Data in this exercise section start

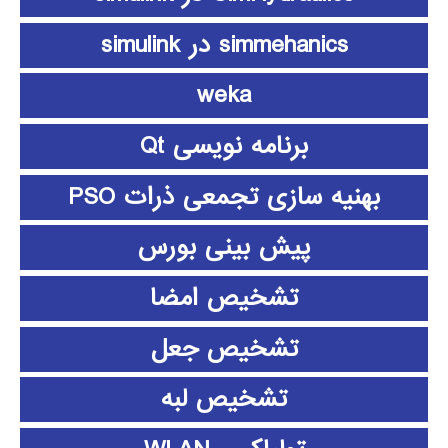
simmehanics در simulink
weka
برنامه نویسی Qt
بهنیه سازی تجمعی ذرات PSO
پیش بینی بورس
تشخیص امضا
تشخیص جعل
تشخیص لبه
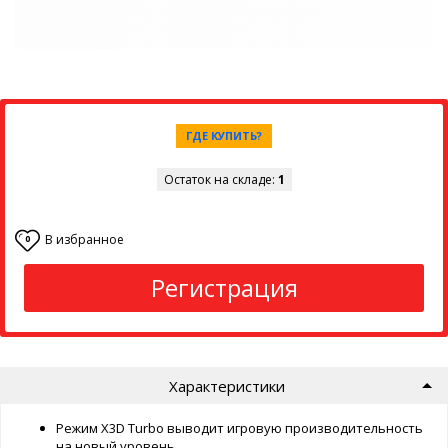
ГДЕ КУПИТЬ?
Остаток на складе:
1
В избранное
0
Регистрация
Характеристики
Режим X3D Turbo выводит игровую производительность
на новый уровень.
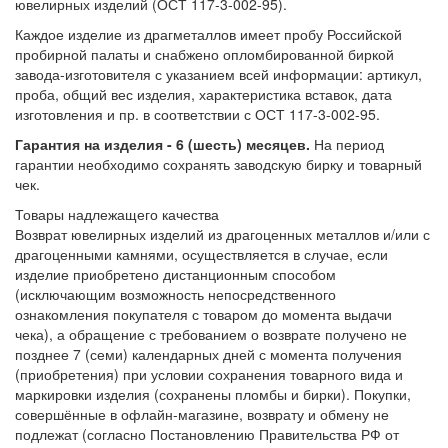
ювелирных изделий (ОСТ 117-3-002-95).
Каждое изделие из драгметаллов имеет пробу Российской
пробирной палаты и снабжено опломбированной биркой
завода-изготовителя с указанием всей информации: артикул,
проба, общий вес изделия, характеристика вставок, дата
изготовления и пр. в соответствии с ОСТ 117-3-002-95.
Гарантия на изделия - 6 (шесть) месяцев.
На период
гарантии необходимо сохранять заводскую бирку и товарный
чек.
Товары надлежащего качества
Возврат ювелирных изделий из драгоценных металлов и/или с
драгоценными камнями, осуществляется в случае, если
изделие приобретено дистанционным способом
(исключающим возможность непосредственного
ознакомления покупателя с товаром до момента выдачи
чека), а обращение с требованием о возврате получено не
позднее 7 (семи) календарных дней с момента получения
(приобретения) при условии сохранения товарного вида и
маркировки изделия (сохранены пломбы и бирки). Покупки,
совершённые в офлайн-магазине, возврату и обмену не
подлежат (согласно Постановлению Правительства РФ от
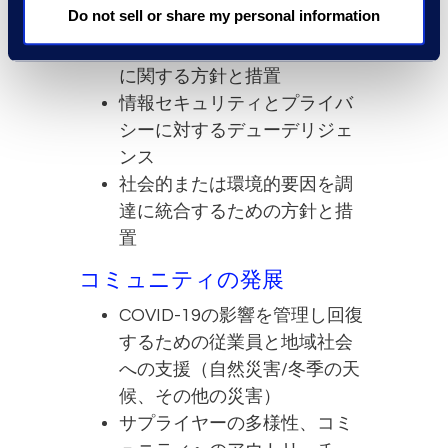
Do not sell or share my personal information
倫理、反汚職および腐敗防
止、公正な取引、競争法違反
に関する方針と措置
情報セキュリティとプライバ
シーに対するデューデリジェ
ンス
社会的または環境的要因を調
達に統合するための方針と措
置
コミュニティの発展
COVID-19の影響を管理し回復
するための従業員と地域社会
への支援（自然災害/冬季の天
候、その他の災害）
サプライヤーの多様性、コミ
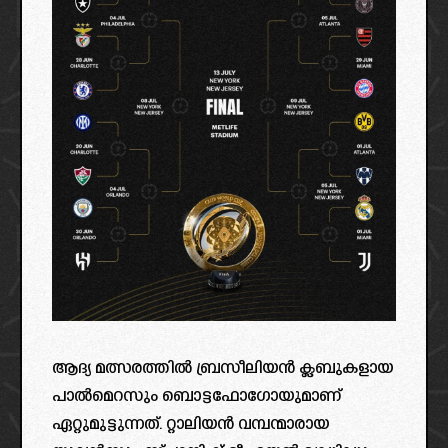
ആദ്യ മത്സരത്തില്‍ ബ്രസീലിയന്‍ ക്ലബുകളായ
പാല്‍മെറസും ബൊട്ടഫോഗോയുമാണ്
ഏറ്റുമുട്ടുന്നത്. റ്റാലിയന്‍ വമ്പന്മാരായ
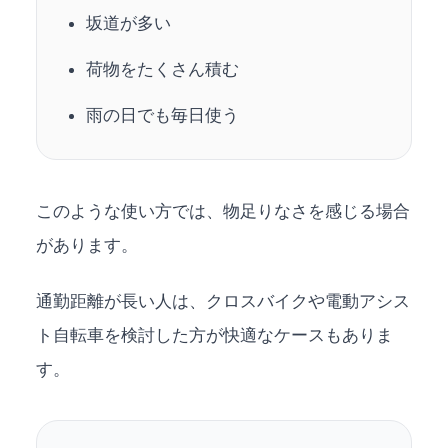
坂道が多い
荷物をたくさん積む
雨の日でも毎日使う
このような使い方では、物足りなさを感じる場合
があります。
通勤距離が長い人は、クロスバイクや電動アシス
ト自転車を検討した方が快適なケースもありま
す。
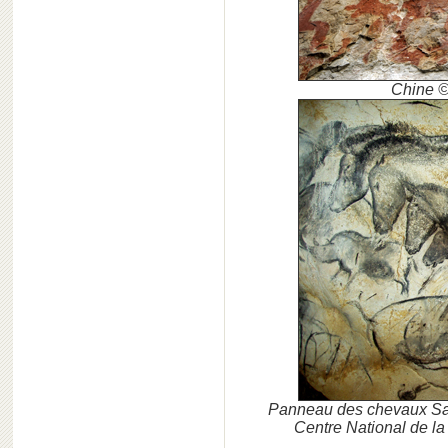
Chine ©
Panneau des chevaux Sall
Centre National de la 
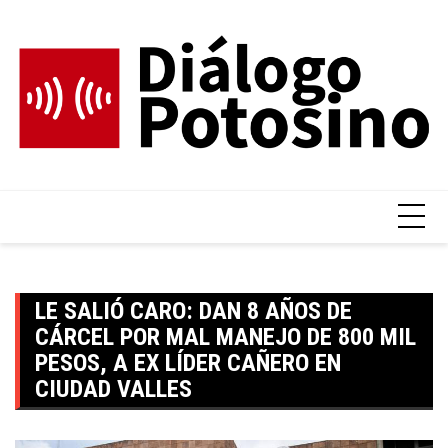
Skip
to
content
LE SALIÓ CARO: DAN 8 AÑOS DE
CÁRCEL POR MAL MANEJO DE 800 MIL
PESOS, A EX LÍDER CAÑERO EN
CIUDAD VALLES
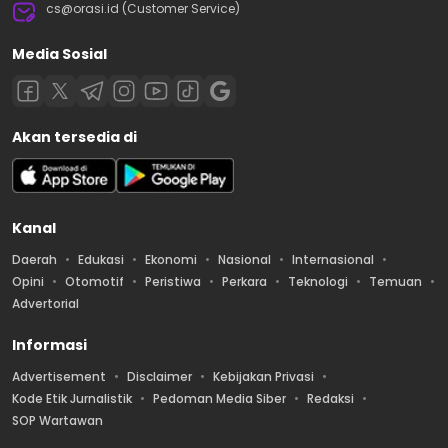
cs@orasi.id (Customer Service)
Media Sosial
Akan tersedia di
Kanal
Daerah
Edukasi
Ekonomi
Nasional
Internasional
Opini
Otomotif
Peristiwa
Perkara
Teknologi
Temuan
Advertorial
Informasi
Advertisement
Disclaimer
Kebijakan Privasi
Kode Etik Jurnalistik
Pedoman Media Siber
Redaksi
SOP Wartawan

Data in this exercise section end

Activity – Find every line in the records that uses the string "изделия", then copy it.

Expected output –
проба, общий вес изделия, характеристика вставок, дата
Гарантия на изделия - 6 (шесть) месяцев.
маркировки изделия (сохранены пломбы и бирки). Покупки,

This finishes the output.